One of the most important things to happen in the evolution of development over the past many years is the widespread adoption of continuous integration and continuous deployment, or CI/CD. (Sometimes the “CD” stands for “continuous delivery,” depending on who you’re talking to.)
It’s a concept that jettisons a lot of older ideas about how systems should be managed and instead gives you a way to update code and integrate changes as live rolling deployments while ensuring that the new code is tested and slots in smoothly with stuff that’s already running. A properly architected CI/CD pipeline means you can get code changes into production faster and with fewer errors. But what does that look like in practice?
It looks like Ars Technica, because we’ve adopted a CI/CD workflow to take full advantage of the flexibility afforded us by serverless cloud hosting. Welcome to part three of our four-part series on how we host Ars—here, we’re going to swing away from the “ops” side of “DevOps” and peer more closely at the “dev” part instead. Join us for a look behind the curtain at how Ars uses CI/CD in both our deployed applications and our infrastructure management!

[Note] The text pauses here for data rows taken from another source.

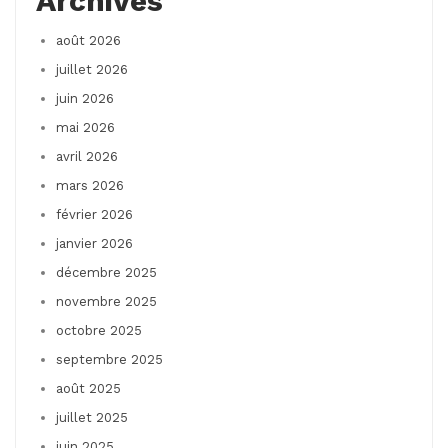
Archives
août 2026
juillet 2026
juin 2026
mai 2026
avril 2026
mars 2026
février 2026
janvier 2026
décembre 2025
novembre 2025
octobre 2025
septembre 2025
août 2025
juillet 2025
juin 2025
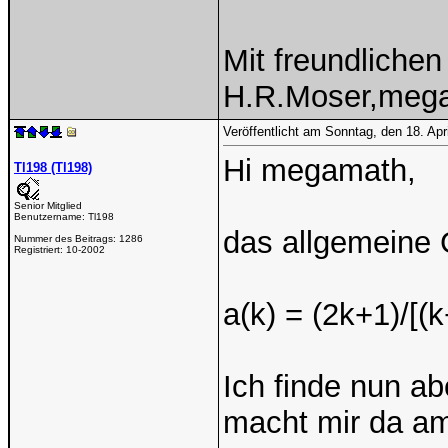
Mit freundliche
H.R.Moser,meg
Veröffentlicht am Sonntag, den 18. Ap
Hi megamath,
Tl198 (Tl198)
Senior Mitglied
Benutzername:
Tl198
das allgemeine 
Nummer des Beitrags:
1286
Registriert:
10-2002
a(k) = (2k+1)/[(
Ich finde nun ab
macht mir da a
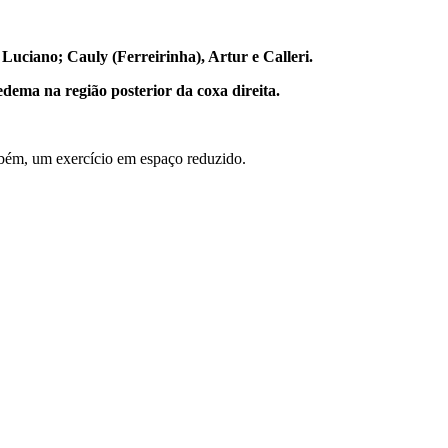
uciano; Cauly (Ferreirinha), Artur e Calleri.
dema na região posterior da coxa direita.
mbém, um exercício em espaço reduzido.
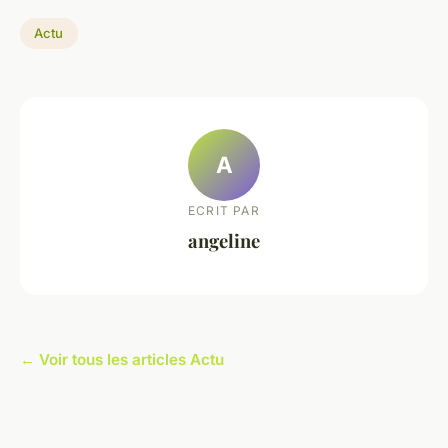
Actu
A
ECRIT PAR
angeline
← Voir tous les articles Actu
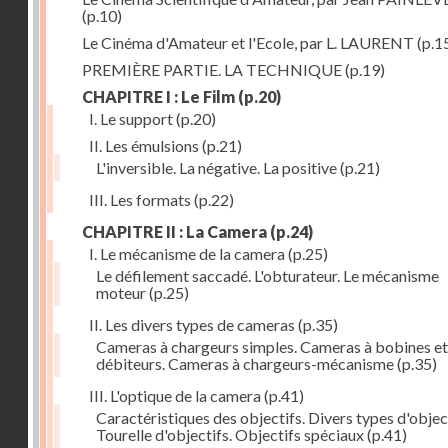
(p.10)
Le Cinéma d'Amateur et l'Ecole, par L. LAURENT
(p.1
PREMIÈRE PARTIE. LA TECHNIQUE
(p.19)
CHAPITRE I : Le Film
(p.20)
I. Le support
(p.20)
II. Les émulsions
(p.21)
L'inversible. La négative. La positive
(p.21)
III. Les formats
(p.22)
CHAPITRE II : La Camera
(p.24)
I. Le mécanisme de la camera
(p.25)
Le défilement saccadé. L'obturateur. Le mécanisme
moteur
(p.25)
II. Les divers types de cameras
(p.35)
Cameras à chargeurs simples. Cameras à bobines et
débiteurs. Cameras à chargeurs-mécanisme
(p.35)
III. L'optique de la camera
(p.41)
Caractéristiques des objectifs. Divers types d'object
Tourelle d'objectifs. Objectifs spéciaux
(p.41)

Version control is not optional
For the benefit of folks who only do the “ops” part of DevOps, let’s get a working definition going for “version control,” as the term underpins our entire approach toward maintaining code. When we say “version control” in this context, we’re talking about a method by which we’re able to track changes made to our production codebase—that is, the repository of files that makes Ars function.
Ensuring that production codebase is subject to some form of version control is a lot like turning on “track changes” in Word: the version control system keeps a record of every change made to every file, along with a correlated list of who made the change and when it happened. Version control is a critical component of most large-scale IT projects, and in some cases, it’s even a mandated regulatory requirement.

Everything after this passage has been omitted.